Reputation: 143
In the problem here, I have a data set of popular baby names going back to 1880. I am trying to find the timelessly popular baby names, meaning the 30 most common names for its gender in every year of my data.
I have tried using group_by, top_n, and filter, but just am not very well verse with the program yet, so unsure how the proper order and thinking goes here.
library(babynames)
timeless <- babynames %>% group_by(name, sex, year) %>% top_n(30) %>% filter()
I am getting a large data table back with the 30 most common names for each year of data, but I want to compare that to find the most common names in every year. My prof hinted that there should be four timeless boy names, and one timeless girl name.
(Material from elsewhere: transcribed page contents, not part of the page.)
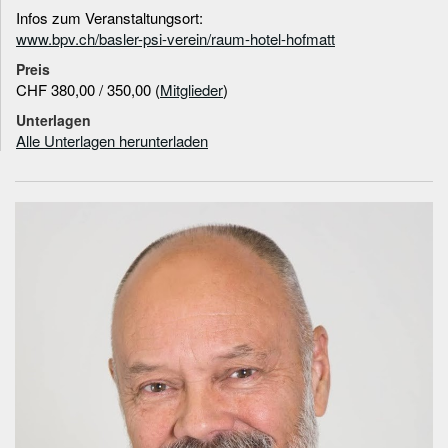
Infos zum Veranstaltungsort:
www.bpv.ch/basler-psi-verein/raum-hotel-hofmatt
Preis
CHF 380,00 / 350,00 (
Mitglieder
)
Unterlagen
Alle Unterlagen herunterladen
Informationen zum
Referenten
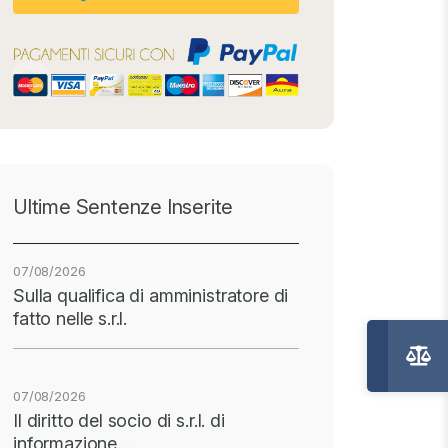
Ultime Sentenze Inserite
07/08/2026
Sulla qualifica di amministratore di
fatto nelle s.r.l.
07/08/2026
Il diritto del socio di s.r.l. di
informazione…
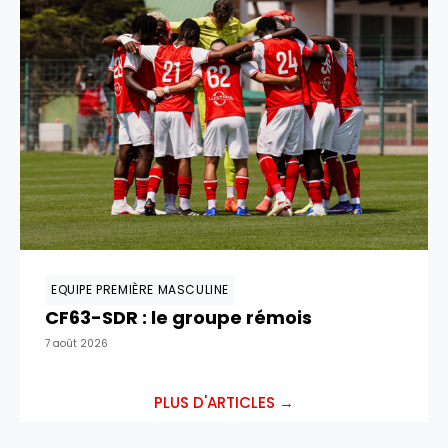
EQUIPE PREMIÈRE MASCULINE
CF63-SDR : le groupe rémois
7 août 2026
PLUS D'ARTICLES →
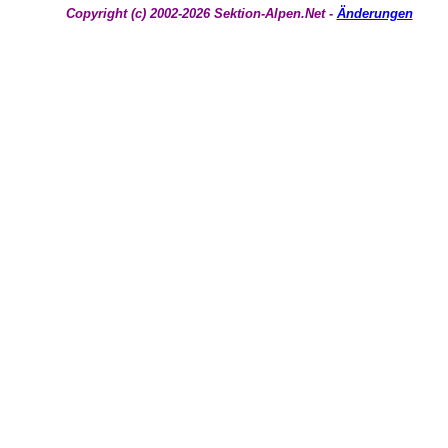
Copyright (c) 2002-2026 Sektion-Alpen.Net -
Änderungen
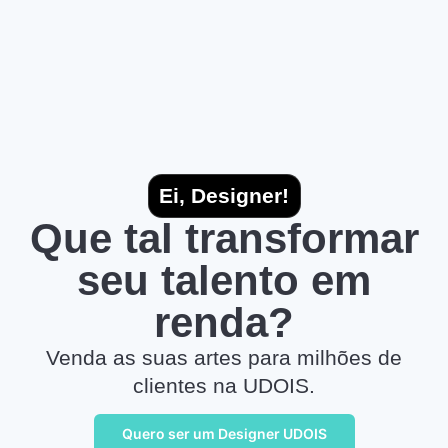
Ei, Designer!
Que tal transformar
seu talento em
renda?
Venda as suas artes para milhões de
clientes na UDOIS.
Quero ser um Designer UDOIS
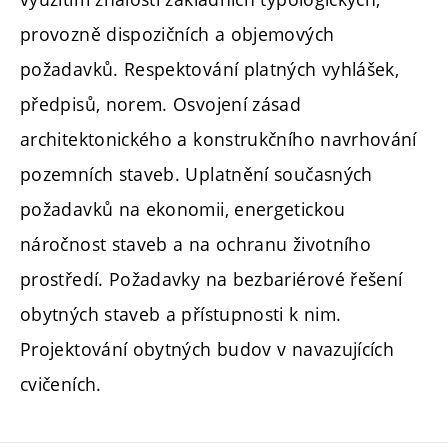
provozně dispozičních a objemových
požadavků. Respektování platných vyhlášek,
předpisů, norem. Osvojení zásad
architektonického a konstrukčního navrhování
pozemních staveb. Uplatnění současných
požadavků na ekonomii, energetickou
náročnost staveb a na ochranu životního
prostředí. Požadavky na bezbariérové řešení
obytných staveb a přístupnosti k nim.
Projektování obytných budov v navazujících
cvičeních.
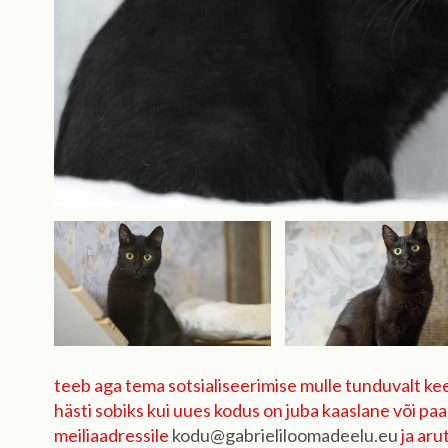
teeb aga tema sotsialiseerimise mulle tunduvalt keer
hästi sobiks kui uues kodus on juba kaaslane või paar
meiliaadressile
kodu@gabrieliloomadeelu.eu
ja aru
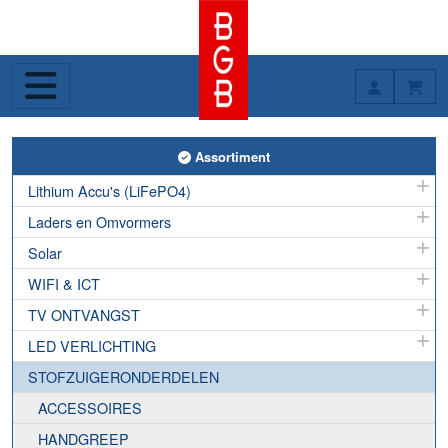
Toggle Assortiment
Assortiment
Lithium Accu's (LiFePO4)
Laders en Omvormers
Solar
WIFI & ICT
TV ONTVANGST
LED VERLICHTING
STOFZUIGERONDERDELEN
ACCESSOIRES
HANDGREEP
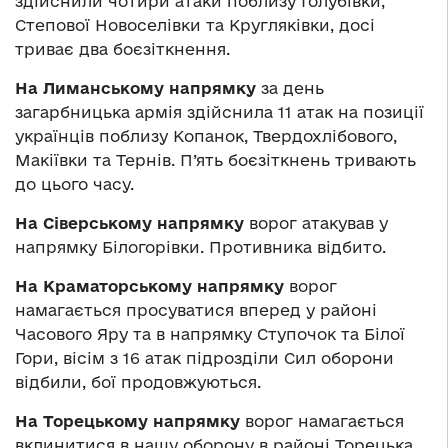
здійснили чотири атаки поблизу Голубівки,
Степової Новоселівки та Кругляківки, досі
триває два боєзіткнення.
На Лиманському напрямку
за день
загарбницька армія здійснила 11 атак на позиції
українців поблизу Копанок, Твердохлібового,
Макіївки та Тернів. П’ять боєзіткнень тривають
до цього часу.
На Сіверському напрямку
ворог атакував у
напрямку Білогорівки. Противника відбито.
На Краматорському напрямку
ворог
намагається просуватися вперед у районі
Часового Яру та в напрямку Ступочок та Білої
Гори, вісім з 16 атак підрозділи Сил оборони
відбили, бої продовжуються.
На Торецькому напрямку
ворог намагається
вклинитися в нашу оборону в районі Торецька,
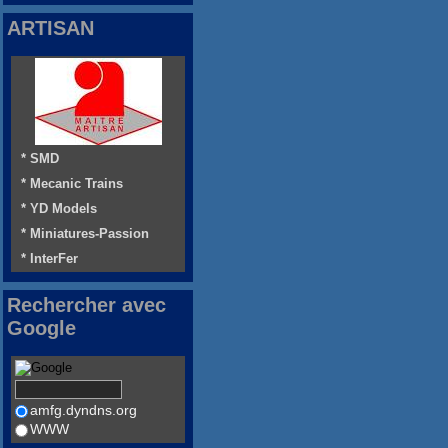
ARTISAN
* SMD
* Mecanic Trains
* YD Models
* Miniatures-Passion
* InterFer
Rechercher avec
Google
amfg.dyndns.org
WWW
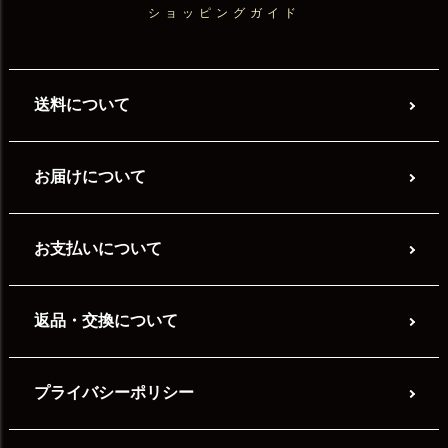
ショッピングガイド
送料について
お届けについて
お支払いについて
返品・交換について
プライバシーポリシー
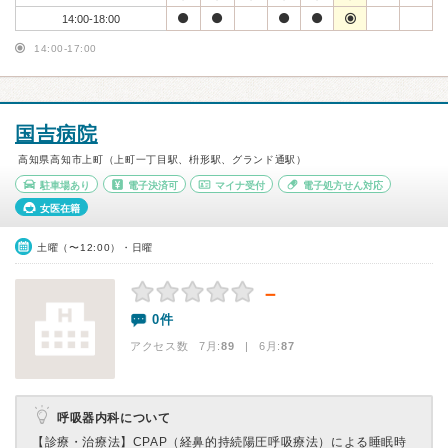
14:00-18:00
14:00-17:00
国吉病院
高知県高知市上町（上町一丁目駅、枡形駅、グランド通駅）
駐車場あり
電子決済可
マイナ受付
電子処方せん対応
女医在籍
土曜（〜12:00）・日曜
－
0件
アクセス数 7月:
89
| 6月:
87
呼吸器内科について
【診療・治療法】
CPAP（経鼻的持続陽圧呼吸療法）による睡眠時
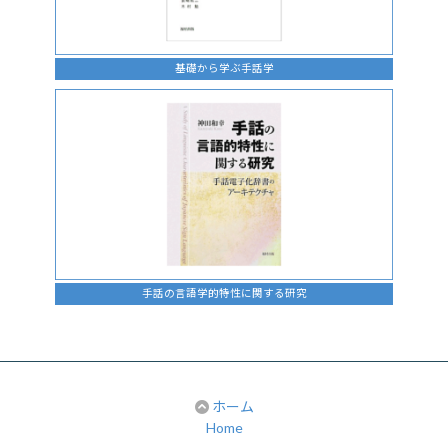
基礎から学ぶ手話学
手話の言語学的特性に関する研究
ホーム
Home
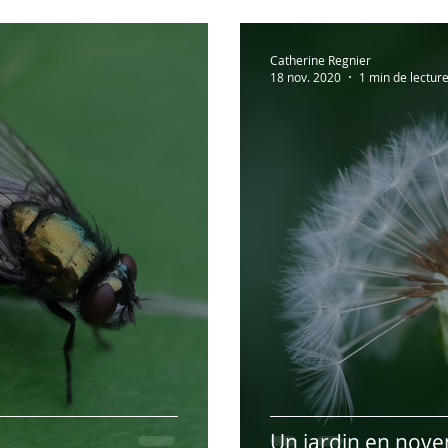
Catherine Regnier
18 nov. 2020
1 min de lectur
Un jardin en nov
Any help is appreciated!
Upvotes: 2
Views: 153
Reputation: 39174
Here is the answer.
library(babynames)
library(dplyr)
timeless <- babynames %>%
group_by(sex, year) %>%
top_n(30) %>%
ungroup() %>%
count(sex, name) %>%
filter(n == max(babynames$year) - min(babynames$year) + 1)
timeless
# # A tibble: 5 x 3
# sex name n
# <chr> <chr> <int>
# 1 F Elizabeth 138
# 2 M James 138
# 3 M John 138
# 4 M Joseph 138
# 5 M William 138
Regarding your original code, group_by(name, sex, year) %>% top_n(30)
does not make sense as all combination of name
, sex
, and year
are unique, thus nothing for you to filer the "top 30".
Upvotes: 1